Buzz Aldrin's Moon-Saving Pen Sells for $857,600

🤯 Mind Blown

A felt-tip pen that saved the Apollo 11 mission from disaster sold for nearly $860,000 at auction. When a circuit breaker broke inside the lunar module, Buzz Aldrin used his pocket pen to flip the switch and launch them home.

A simple plastic pen just sold for $857,600 because 57 years ago, it saved two astronauts stranded on the Moon.

Buzz Aldrin noticed the problem after he and Neil Armstrong completed their historic moonwalk in 1969. The tip of a critical circuit breaker switch had snapped off inside the lunar module. Without it, they couldn't fire their ascent engine to leave the Moon's surface.

Mission Control scrambled to find a solution while the astronauts waited in their cramped spacecraft. Aldrin came up with a brilliantly simple idea.

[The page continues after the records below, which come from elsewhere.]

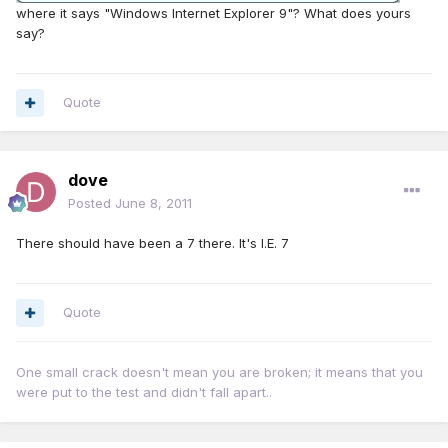
where it says "Windows Internet Explorer 9"? What does yours
say?
Quote
dove
Posted
June 8, 2011
There should have been a 7 there. It's I.E. 7
Quote
One small crack doesn't mean you are broken; it means that you
were put to the test and didn't fall apart..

He pulled a felt-tip marker from his spacesuit pocket and carefully pushed it into the circuit breaker opening. The switch clicked on, rearming the engine. "Now we could leave the lunar surface, rendezvous with Mike Collins in the command module, and head for home," Aldrin later wrote. "Disaster averted."

The pen wasn't the fancy Fisher Space Pen that became famous through marketing stories. It was an ordinary Duro-brand Rocket felt-tip marker. Aldrin always emphasized this detail as an engineer, pointing out he would never stick a metal-tipped pen into a live electrical socket.

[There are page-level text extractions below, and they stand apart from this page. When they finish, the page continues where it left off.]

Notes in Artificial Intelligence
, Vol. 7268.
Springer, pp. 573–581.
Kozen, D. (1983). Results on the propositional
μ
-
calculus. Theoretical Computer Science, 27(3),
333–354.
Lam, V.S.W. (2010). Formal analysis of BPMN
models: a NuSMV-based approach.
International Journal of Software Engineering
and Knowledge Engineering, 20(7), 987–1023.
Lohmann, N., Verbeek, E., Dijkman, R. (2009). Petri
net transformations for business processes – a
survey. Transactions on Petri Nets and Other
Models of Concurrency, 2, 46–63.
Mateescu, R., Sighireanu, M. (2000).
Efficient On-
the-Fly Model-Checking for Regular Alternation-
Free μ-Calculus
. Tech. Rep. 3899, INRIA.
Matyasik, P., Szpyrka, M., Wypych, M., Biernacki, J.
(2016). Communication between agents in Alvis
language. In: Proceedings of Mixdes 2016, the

Buzz Aldrin's Moon-Saving Pen Sells for $857,600

Sotheby's sold both the pen and the broken circuit breaker switch on Wednesday as part of their annual Geek Week auction. The Buzz Aldrin Family Trust consigned the items along with more than 40 other pieces from his collection.

Why This Inspires

This story reminds us that world-changing solutions don't always require advanced technology or complex plans. Sometimes the most important tool is the one already in your pocket and the clear thinking to use it.

The pen and switch had previously toured America as part of the Smithsonian's "Destination Moon" exhibit, inspiring visitors in five cities. A 2012 law confirmed that Apollo astronauts legally own the equipment they kept as mementos from their missions.

While the sale price sounds astronomical, it didn't crack the top 10 for space memorabilia. A watch worn on the Moon during Apollo 15 sold for $1.625 million in 2015. Aldrin's own Apollo 11 flight jacket brought in $2.7 million in 2022.

The auction drew collectors from around the world, with the winning bidder participating by phone. Their identity remains private, but they now own a piece of pen that wrote one of history's most remarkable problem-solving stories.

Sometimes the difference between disaster and triumph is just having the right tool and the courage to try something simple.